• [Materials provided]
((
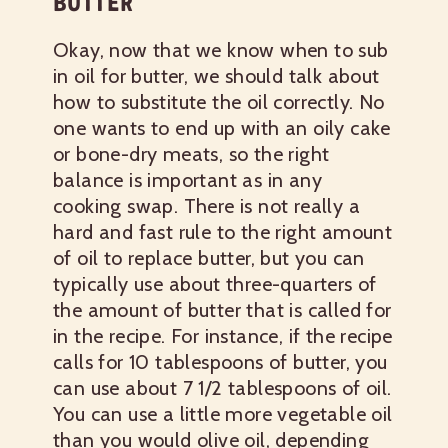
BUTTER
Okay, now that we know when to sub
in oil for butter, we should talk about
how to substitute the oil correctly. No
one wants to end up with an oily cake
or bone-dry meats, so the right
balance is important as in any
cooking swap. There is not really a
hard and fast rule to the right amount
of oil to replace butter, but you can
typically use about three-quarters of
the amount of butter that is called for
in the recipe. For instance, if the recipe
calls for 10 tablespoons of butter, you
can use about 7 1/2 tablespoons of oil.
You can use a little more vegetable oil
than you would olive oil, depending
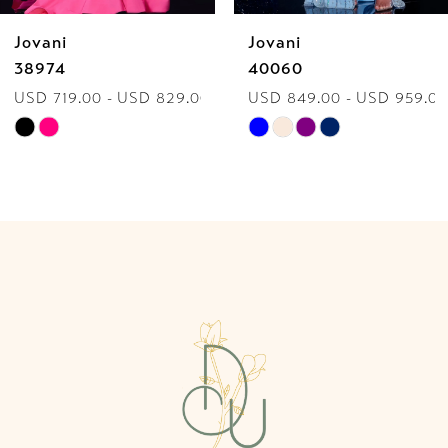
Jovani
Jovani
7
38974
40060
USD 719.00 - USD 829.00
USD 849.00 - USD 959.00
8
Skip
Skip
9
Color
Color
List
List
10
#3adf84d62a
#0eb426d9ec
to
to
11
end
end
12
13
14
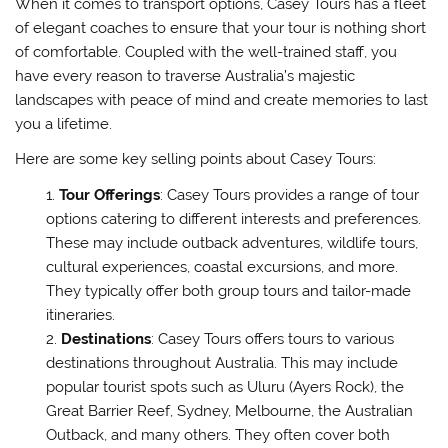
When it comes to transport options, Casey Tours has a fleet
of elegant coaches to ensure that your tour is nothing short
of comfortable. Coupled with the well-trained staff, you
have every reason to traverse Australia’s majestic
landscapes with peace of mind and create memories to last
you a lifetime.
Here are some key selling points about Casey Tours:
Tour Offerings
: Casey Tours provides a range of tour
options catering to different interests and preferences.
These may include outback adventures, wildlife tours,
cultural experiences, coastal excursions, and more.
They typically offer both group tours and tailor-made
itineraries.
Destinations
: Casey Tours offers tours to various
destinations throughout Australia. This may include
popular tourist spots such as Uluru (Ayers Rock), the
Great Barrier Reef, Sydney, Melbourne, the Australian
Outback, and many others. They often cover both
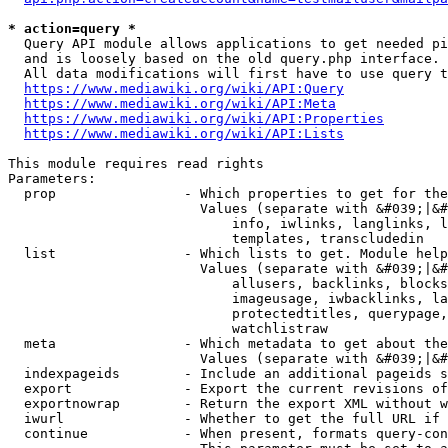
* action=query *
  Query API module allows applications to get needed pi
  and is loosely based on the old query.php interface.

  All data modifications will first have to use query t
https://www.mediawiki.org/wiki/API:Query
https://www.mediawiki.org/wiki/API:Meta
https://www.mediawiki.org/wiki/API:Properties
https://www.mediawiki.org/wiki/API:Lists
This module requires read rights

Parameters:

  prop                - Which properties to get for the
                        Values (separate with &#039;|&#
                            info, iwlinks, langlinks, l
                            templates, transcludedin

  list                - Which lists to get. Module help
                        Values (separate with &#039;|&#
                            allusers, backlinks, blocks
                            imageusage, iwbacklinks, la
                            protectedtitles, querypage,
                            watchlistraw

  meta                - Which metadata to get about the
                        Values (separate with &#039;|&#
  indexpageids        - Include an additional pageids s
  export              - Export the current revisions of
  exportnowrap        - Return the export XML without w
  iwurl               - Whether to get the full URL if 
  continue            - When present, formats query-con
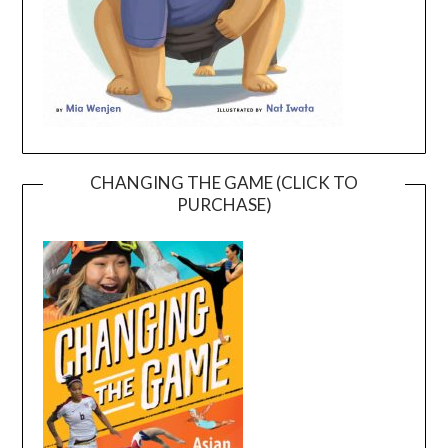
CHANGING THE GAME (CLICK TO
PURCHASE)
))
((
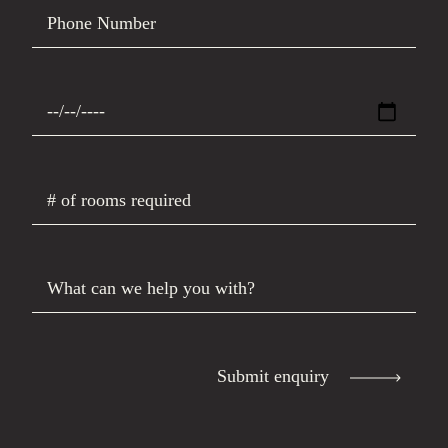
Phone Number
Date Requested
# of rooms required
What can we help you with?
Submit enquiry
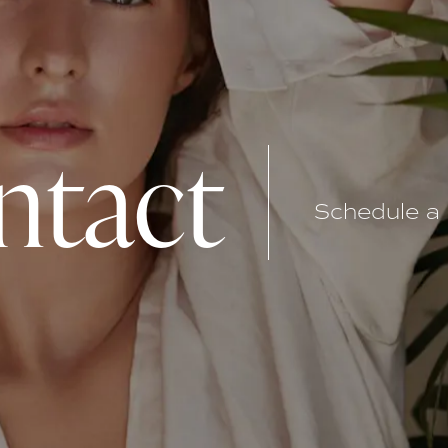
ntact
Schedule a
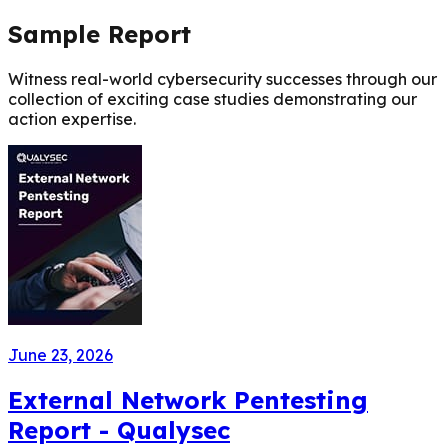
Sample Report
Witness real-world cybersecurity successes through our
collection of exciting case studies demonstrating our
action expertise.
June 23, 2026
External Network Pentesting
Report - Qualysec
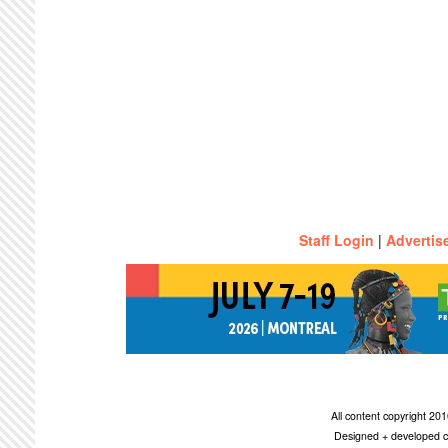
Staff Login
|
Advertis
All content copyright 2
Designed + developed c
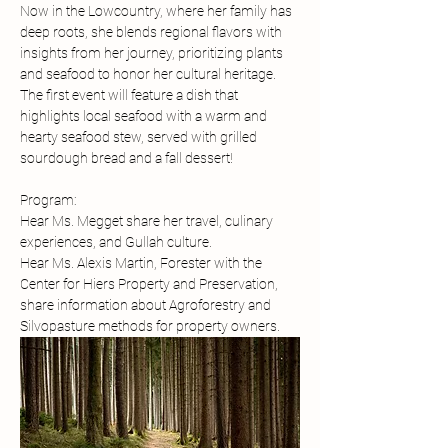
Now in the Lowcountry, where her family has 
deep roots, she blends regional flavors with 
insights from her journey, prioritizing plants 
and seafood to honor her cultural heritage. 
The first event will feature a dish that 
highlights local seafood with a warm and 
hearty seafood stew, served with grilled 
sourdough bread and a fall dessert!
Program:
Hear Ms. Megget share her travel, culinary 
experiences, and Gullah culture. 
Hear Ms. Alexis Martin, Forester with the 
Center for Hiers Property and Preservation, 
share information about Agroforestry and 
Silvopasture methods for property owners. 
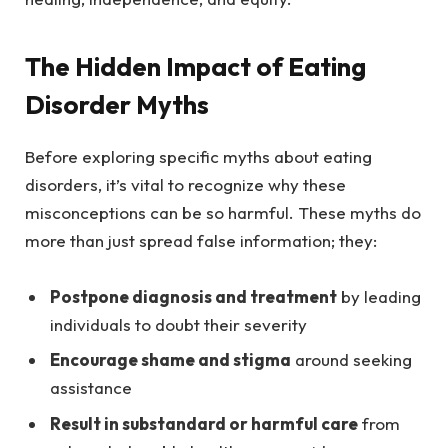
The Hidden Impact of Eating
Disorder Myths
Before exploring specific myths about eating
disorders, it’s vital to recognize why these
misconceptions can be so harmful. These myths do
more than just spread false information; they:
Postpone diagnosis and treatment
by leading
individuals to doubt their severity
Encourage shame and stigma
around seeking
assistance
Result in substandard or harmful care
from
))
• [Task] Lines containing the string "more" are the ones to copy from the entries above.

• [Reply]
You can use a little more vegetable oil
cultural experiences, coastal excursions, and more.
more than just spread false information; they:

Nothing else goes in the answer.